1. Field of the Invention
This invention pertains to improvements in timing and control circuits, and, more particularly, to externally tunable timing circuits, and methods for operating such circuits. The invention also pertains to improvements in circuits and methods for synchronizing a plurality of timers, and to improvements in detonators for explosives, or the like.
2. Technical Background
A variety of applications exists for timing control systems. This is especially true in those instances in which a control unit starts one or more timing circuits that generate a signal after a predefined delay period. The delay period may be individually programmed into each circuit through the control unit. The timing circuits are often located at an operation site selected to reduce reliability problems that can result from interference or physical stress. Systems are often formed with multiple timing circuits, and are useful to control time sequenced operations, particularly in performing the individual operations at different locations.
In many systems applications, such as those involving generating acoustic or vibration waveforms, control of the sequence of operations to accuracies ranging between milliseconds and microseconds often may be necessary. The stability of the oscillator upon which clock signals are based in each timing circuit is important to the accuracy of the event timing. To achieve this reliability, crystal oscillators can be used in many applications. While crystal oscillators are normally accurate, they are generally unsatisfactory for operation in harsh vibration environments, such as those experienced, for instance, in the blasting industry. On the other hand, the performance of a voltage controlled oscillator (VCO) is normally stable by high impact shock waves of the type generated by explosive charges. Nevertheless, circuits that incorporate VCOs are known to experience rapid frequency drifts.
In theory, a solution to the problem of frequency drift in a time delay system formed with VCOs should entail calibration of either the clock signal or the delay time before the control unit activates the timing circuit. Efforts to carry out this approach have had limited success. In systems that include a large number, for example, 100, timing circuits, the time required to input delay information under calibrated conditions can be long enough to allow some of the VCOs to drift.
Improved time accuracies are being sought to provide greater control over blasting operations, and to improve the quality of data gained, for example, for seismic or similar analyses by the detonation of explosive charges in predetermined time sequences. Also, in blasting operations, an improved accuracy in timing successive explosions can lead to greater control over ground vibration and the fracture of rock formations. For example, in some instances it is desirable to control blasting detonations to provide reinforcing shock waves, improving blasting efficiency. In other instances, it may also be desirable to generate secondary accurate shock waves to create a canceling effect on the propagation of other explosive blasts. This nulling can be applied, for example, to limit damage due to ground vibrations propagating from the locus of blasting into remote, but sensitive, regions.

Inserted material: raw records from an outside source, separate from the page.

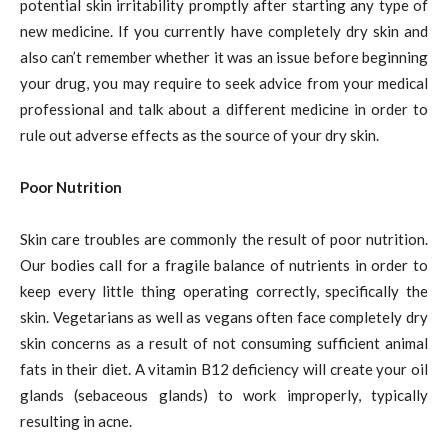
potential skin irritability promptly after starting any type of
new medicine. If you currently have completely dry skin and
also can’t remember whether it was an issue before beginning
your drug, you may require to seek advice from your medical
professional and talk about a different medicine in order to
rule out adverse effects as the source of your dry skin.
Poor Nutrition
Skin care troubles are commonly the result of poor nutrition.
Our bodies call for a fragile balance of nutrients in order to
keep every little thing operating correctly, specifically the
skin. Vegetarians as well as vegans often face completely dry
skin concerns as a result of not consuming sufficient animal
fats in their diet. A vitamin B12 deficiency will create your oil
glands (sebaceous glands) to work improperly, typically
resulting in acne.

For example, U.S. Pat. No. 4,419,933 shows a system arrangement in which a central unit sequentially provides reference timing signals to some timing and load starting devices. The timing signals provided to each device define a delay that is to precede starting a device. Each delay defined by the timing signals is counted with a VCO clock signal generated on the corresponding device.

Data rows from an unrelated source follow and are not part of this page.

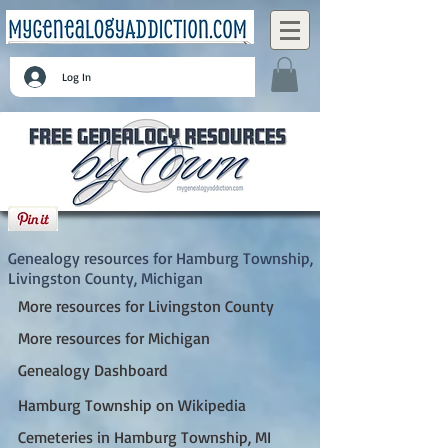
Log In
Hamburg Township, Livingston County,
Michigan
Genealogy resources for Hamburg Township,
Livingston County, Michigan
More resources for Livingston County
More resources for Michigan
Genealogy Dashboard
Hamburg Township on Wikipedia
Cemeteries in Hamburg Township, MI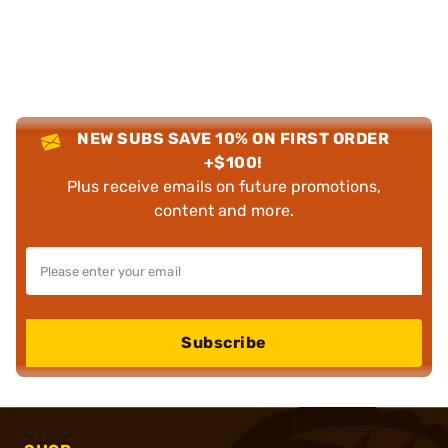
NEW SUBS SAVE 10% ON FIRST ORDER
+$100!
Plus receive emails on future promotions,
content and more.
Subscribe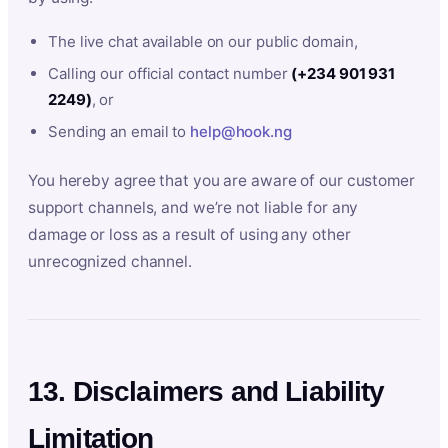
The live chat available on our public domain,
Calling our official contact number
(+234 901 931
2249)
, or
Sending an email to
help@hook.ng
You hereby agree that you are aware of our customer
support channels, and we’re not liable for any
damage or loss as a result of using any other
unrecognized channel.
13. Disclaimers and Liability
Limitation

Thus, programming of the delay time can be done by counting oscillator clock pulses during a timed period corresponding to the desired delay. After receiving a fire command from the control unit, each device generates the predefined delay period by counting out the same number of pulses. Accuracy of this technique for implementing a programmable delay is, of course, dependent upon the stability of the clock frequency between the times at which programming begins and all operations have been started.
When many devices are serially programmed for delay periods ranging up to several seconds, the programming process can be lengthy. For example, when a thousand devices are programmed with varying delay periods, assuming the delay periods range from zero to 3 seconds with an average delay of 1.5 seconds, the time required for programming can be as high as 25 minutes. The cumulative drift among the VCO clocks during a 25 minute period would make it difficult to maintain millisecond accuracy in the delay sequence, and would make microsecond accuracy unattainable.

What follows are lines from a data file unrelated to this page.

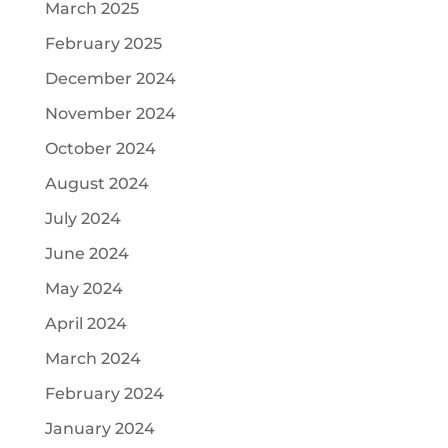
March 2025
February 2025
December 2024
November 2024
October 2024
August 2024
July 2024
June 2024
May 2024
April 2024
March 2024
February 2024
January 2024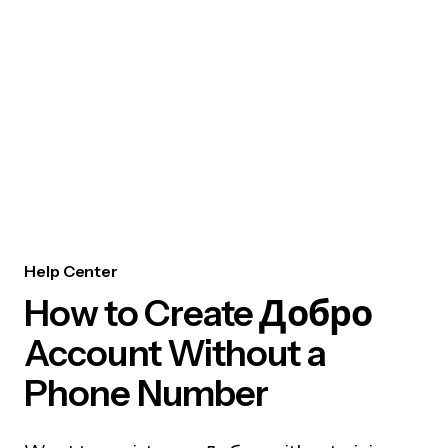
Help Center
How to Create Добро
Account Without a
Phone Number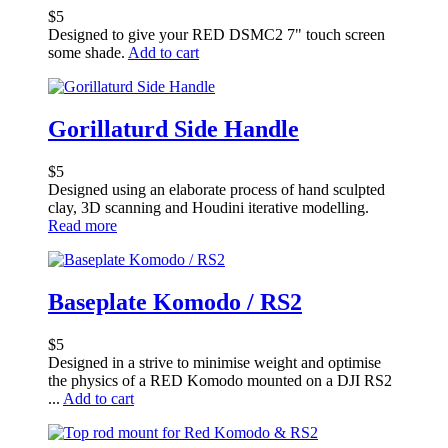
$
5
Designed to give your RED DSMC2 7" touch screen
some shade.
Add to cart
Gorillaturd Side Handle
$
5
Designed using an elaborate process of hand sculpted
clay, 3D scanning and Houdini iterative modelling.
Read more
Baseplate Komodo / RS2
$
5
Designed in a strive to minimise weight and optimise
the physics of a RED Komodo mounted on a DJI RS2
...
Add to cart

In many applications, such as those involving detonation of explosive charges in which a number of timer circuits are employed, and in which critical timing relationships among the timers is desired to be maintained, often the destruction of one of the timers causes loss of synchronization or coordination among the remaining timers. This may be especially true in those instances in which subsequent timers base their initial timing on previous timers. Also, in such instances where successive timing is "in series" from one timer to the next, any timing errors in preceding timers results in similar timing errors in successive timers.